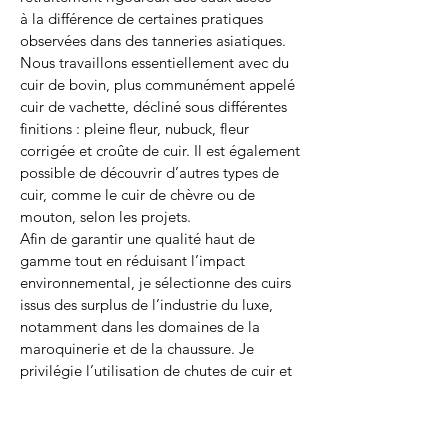
à la différence de certaines pratiques
observées dans des tanneries asiatiques.
Nous travaillons essentiellement avec du
cuir de bovin, plus communément appelé
cuir de vachette, décliné sous différentes
finitions : pleine fleur, nubuck, fleur
corrigée et croûte de cuir. Il est également
possible de découvrir d’autres types de
cuir, comme le cuir de chèvre ou de
mouton, selon les projets.
Afin de garantir une qualité haut de
gamme tout en réduisant l’impact
environnemental, je sélectionne des cuirs
issus des surplus de l’industrie du luxe,
notamment dans les domaines de la
maroquinerie et de la chaussure. Je
privilégie l’utilisation de chutes de cuir et
conçois mes modèles en fonction de ces
pièces uniques. Je travaille également
avec des cuirs au tannage végétal, d’une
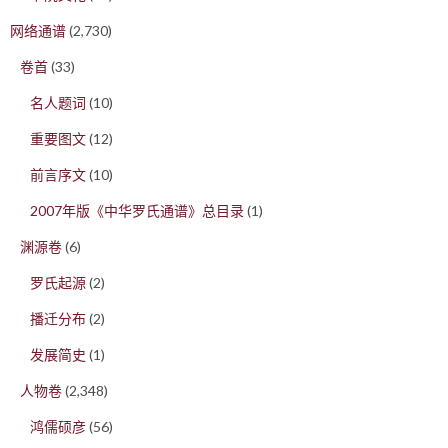
网络通谱
(2,730)
卷首
(33)
名人题词
(10)
重要图文
(12)
前言序文
(10)
2007年版《中华罗氏通谱》总目录
(1)
渊源卷
(6)
罗氏起源
(2)
播迁分布
(2)
发展简史
(1)
人物卷
(2,348)
鸿儒硕彦
(56)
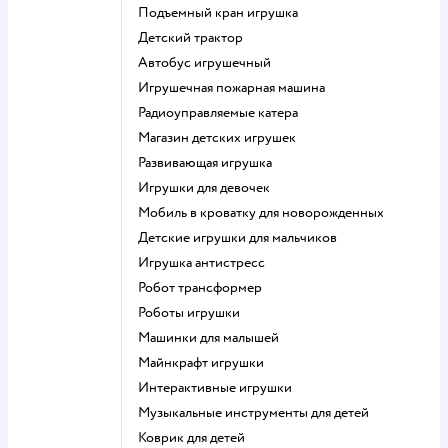
Подъемный кран игрушка
Детский трактор
Автобус игрушечный
Игрушечная пожарная машина
Радиоуправляемые катера
Магазин детских игрушек
Развивающая игрушка
Игрушки для девочек
Мобиль в кроватку для новорожденных
Детские игрушки для мальчиков
Игрушка антистресс
Робот трансформер
Роботы игрушки
Машинки для малышей
Майнкрафт игрушки
Интерактивные игрушки
Музыкальные инструменты для детей
Коврик для детей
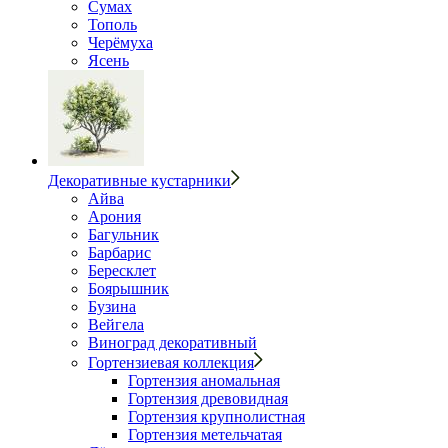
Сумах
Тополь
Черёмуха
Ясень
Декоративные кустарники
Айва
Арония
Багульник
Барбарис
Бересклет
Боярышник
Бузина
Вейгела
Виноград декоративный
Гортензиевая коллекция
Гортензия аномальная
Гортензия древовидная
Гортензия крупнолистная
Гортензия метельчатая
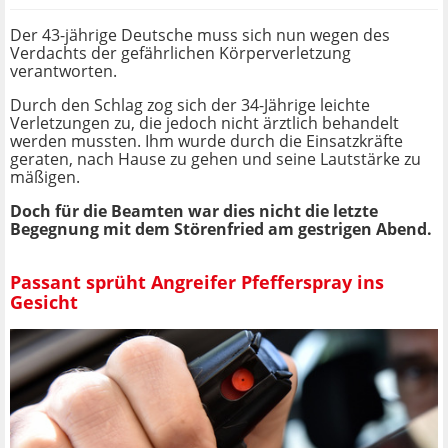
Der 43-jährige Deutsche muss sich nun wegen des
Verdachts der gefährlichen Körperverletzung
verantworten.
Durch den Schlag zog sich der 34-Jährige leichte
Verletzungen zu, die jedoch nicht ärztlich behandelt
werden mussten. Ihm wurde durch die Einsatzkräfte
geraten, nach Hause zu gehen und seine Lautstärke zu
mäßigen.
Doch für die Beamten war dies nicht die letzte
Begegnung
mit dem Störenfried
am gestrigen Abend.
Passant sprüht Angreifer Pfefferspray ins
Gesicht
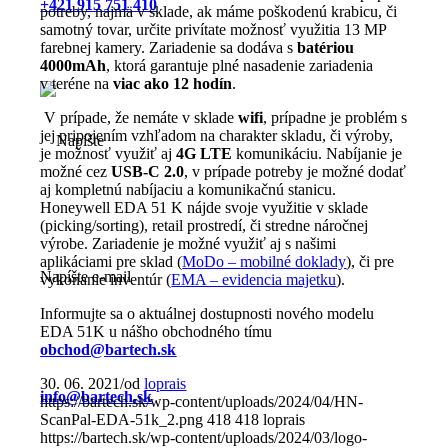
+421 915 751 410
potreby, najmä v sklade, ak máme poškodenú krabicu, či
samotný tovar, určite privítate možnosť využitia 13 MP
farebnej kamery. Zariadenie sa dodáva s
batériou
4000mAh
, ktorá garantuje plné nasadenie zariadenia
v teréne na
viac ako 12 hodín
.
V prípade, že nemáte v sklade
wifi
, prípadne je problém s
jej pripojením vzhľadom na charakter skladu, či výroby,
je možnosť využiť aj
4G LTE
komunikáciu. Nabíjanie je
možné cez
USB-C 2.0
, v prípade potreby je možné dodať
aj kompletnú nabíjaciu a komunikačnú stanicu.
Honeywell EDA 51 K nájde svoje využitie v sklade
(picking/sorting), retail prostredí, či stredne náročnej
výrobe. Zariadenie je možné využiť aj s našimi
aplikáciami pre sklad (
MoDo – mobilné doklady
), či pre
Napíšte e-mail
vykonanie inventúr (
EMA – evidencia majetku
).
Informujte sa o aktuálnej dostupnosti nového modelu
EDA 51K u nášho obchodného tímu
obchod@bartech.sk
30. 06. 2021
/
od
loprais
info@bartech.sk
https://bartech.sk/wp-content/uploads/2024/04/HN-
ScanPal-EDA-51k_2.png
418
418
loprais
https://bartech.sk/wp-content/uploads/2024/03/logo-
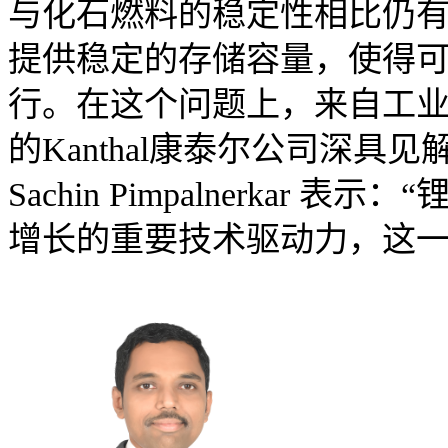
与化石燃料的稳定性相比仍有
提供稳定的存储容量，使得
行。在这个问题上，来自工业
的Kanthal康泰尔公司深
Sachin Pimpalnerka
增长的重要技术驱动力，这一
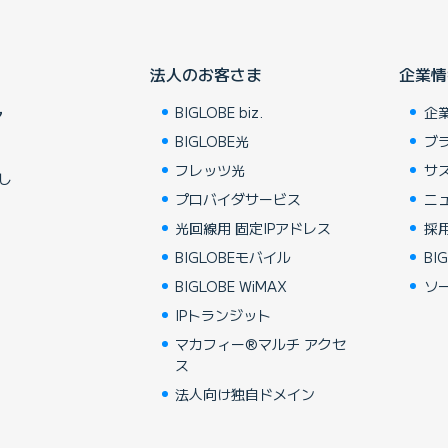
法人のお客さま
企業情
BIGLOBE biz.
企
ア
BIGLOBE光
ブ
フレッツ光
サ
し
プロバイダサービス
ニ
光回線用 固定IPアドレス
採
BIGLOBEモバイル
BIG
BIGLOBE WiMAX
ソ
IPトランジット
マカフィー®マルチ アクセ
ス
法人向け独自ドメイン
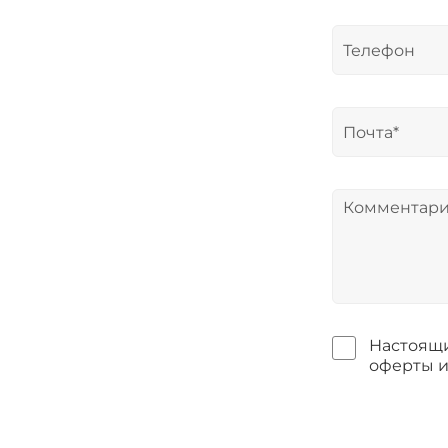
Настоящи
оферты и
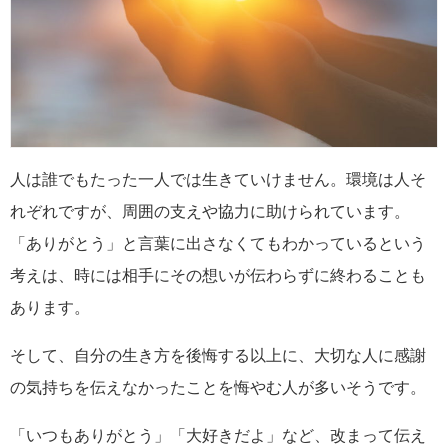
人は誰でもたった一人では生きていけません。環境は人そ
れぞれですが、周囲の支えや協力に助けられています。
「ありがとう」と言葉に出さなくてもわかっているという
考えは、時には相手にその想いが伝わらずに終わることも
あります。
そして、自分の生き方を後悔する以上に、大切な人に感謝
の気持ちを伝えなかったことを悔やむ人が多いそうです。
「いつもありがとう」「大好きだよ」など、改まって伝え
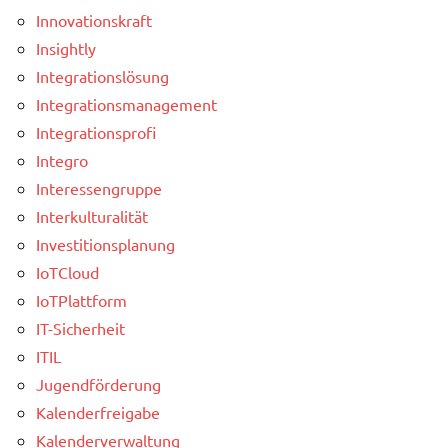
Innovationskraft
Insightly
Integrationslösung
Integrationsmanagement
Integrationsprofi
Integro
Interessengruppe
Interkulturalität
Investitionsplanung
IoTCloud
IoTPlattform
IT-Sicherheit
ITIL
Jugendförderung
Kalenderfreigabe
Kalenderverwaltung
--------------------
- **TRY IT**
Return the data above in its exact wording, with none of the pictures.

- **SOLVED PROBLEM**
à la différence de certaines pratiques
observées dans des tanneries asiatiques.
Nous travaillons essentiellement avec du
cuir de bovin, plus communément appelé
cuir de vachette, décliné sous différentes
finitions : pleine fleur, nubuck, fleur
corrigée et croûte de cuir. Il est également
possible de découvrir d’autres types de
cuir, comme le cuir de chèvre ou de
mouton, selon les projets.
Afin de garantir une qualité haut de
gamme tout en réduisant l’impact
environnemental, je sélectionne des cuirs
issus des surplus de l’industrie du luxe,
notamment dans les domaines de la
maroquinerie et de la chaussure. Je
privilégie l’utilisation de chutes de cuir et
conçois mes modèles en fonction de ces
pièces uniques. Je travaille également
avec des cuirs au tannage végétal, d’une
网络通谱
(2,730)
卷首
(33)
名人题词
(10)
重要图文
(12)
前言序文
(10)
2007年版《中华罗氏通谱》总目录
(1)
渊源卷
(6)
罗氏起源
(2)
播迁分布
(2)
发展简史
(1)
人物卷
(2,348)
鸿儒硕彦
(56)
Подъемный кран игрушка
Детский трактор
Автобус игрушечный
Игрушечная пожарная машина
Радиоуправляемые катера
Магазин детских игрушек
Развивающая игрушка
Игрушки для девочек
Мобиль в кроватку для новорожденных
Детские игрушки для мальчиков
Игрушка антистресс
Робот трансформер
Роботы игрушки
Машинки для малышей
Майнкрафт игрушки
Интерактивные игрушки
Музыкальные инструменты для детей
Коврик для детей
Сумах
Тополь
Черёмуха
Ясень
Декоративные кустарники
Айва
Арония
Багульник
Барбарис
Бересклет
Боярышник
Бузина
Вейгела
Виноград декоративный
Гортензиевая коллекция
Гортензия аномальная
Гортензия древовидная
Гортензия крупнолистная
Гортензия метельчатая
Der 43-jährige Deutsche muss sich nun wegen des
Verdachts der gefährlichen Körperverletzung
verantworten.
Durch den Schlag zog sich der 34-Jährige leichte
Verletzungen zu, die jedoch nicht ärztlich behandelt
werden mussten. Ihm wurde durch die Einsatzkräfte
geraten, nach Hause zu gehen und seine Lautstärke zu
mäßigen.
Doch für die Beamten war dies nicht die letzte
Begegnung
mit dem Störenfried
am gestrigen Abend.
Passant sprüht Angreifer Pfefferspray ins
Gesicht
+421 915 751 410
potreby, najmä v sklade, ak máme poškodenú krabicu, či
samotný tovar, určite privítate možnosť využitia 13 MP
farebnej kamery. Zariadenie sa dodáva s
batériou
4000mAh
, ktorá garantuje plné nasadenie zariadenia
v teréne na
viac ako 12 hodín
.
V prípade, že nemáte v sklade
wifi
, prípadne je problém s
jej pripojením vzhľadom na charakter skladu, či výroby,
je možnosť využiť aj
4G LTE
komunikáciu. Nabíjanie je
možné cez
USB-C 2.0
, v prípade potreby je možné dodať
aj kompletnú nabíjaciu a komunikačnú stanicu.
Honeywell EDA 51 K nájde svoje využitie v sklade
(picking/sorting), retail prostredí, či stredne náročnej
výrobe. Zariadenie je možné využiť aj s našimi
aplikáciami pre sklad (
MoDo – mobilné doklady
), či pre
Napíšte e-mail
vykonanie inventúr (
EMA – evidencia majetku
).
Informujte sa o aktuálnej dostupnosti nového modelu
EDA 51K u nášho obchodného tímu
obchod@bartech.sk
30. 06. 2021
/
od
loprais
info@bartech.sk
https://bartech.sk/wp-content/uploads/2024/04/HN-
ScanPal-EDA-51k_2.png
418
418
loprais
https://bartech.sk/wp-content/uploads/2024/03/logo-
与化石燃料的稳定性相比仍有
提供稳定的存储容量，使得
行。在这个问题上，来自工业
的Kanthal康泰尔公司深
Sachin Pimpalnerka
增长的重要技术驱动力，这一
法人のお客さま
企業情
BIGLOBE biz.
企
ア
BIGLOBE光
ブ
フレッツ光
サ
し
プロバイダサービス
ニ
光回線用 固定IPアドレス
採
BIGLOBEモバイル
BIG
BIGLOBE WiMAX
ソ
IPトランジット
マカフィー®マルチ アクセ
ス
法人向け独自ドメイン
Настоящи
оферты и
人は誰でもたった一人では生きていけません。環境は人そ
れぞれですが、周囲の支えや協力に助けられています。
「ありがとう」と言葉に出さなくてもわかっているという
考えは、時には相手にその想いが伝わらずに終わることも
あります。
そして、自分の生き方を後悔する以上に、大切な人に感謝
の気持ちを伝えなかったことを悔やむ人が多いそうです。
「いつもありがとう」「大好きだよ」など、改まって伝え
Innovationskraft
Insightly
Integrationslösung
Integrationsmanagement
Integrationsprofi
Integro
Interessengruppe
Interkulturalität
Investitionsplanung
IoTCloud
IoTPlattform
IT-Sicherheit
ITIL
Jugendförderung
Kalenderfreigabe
Kalenderverwaltung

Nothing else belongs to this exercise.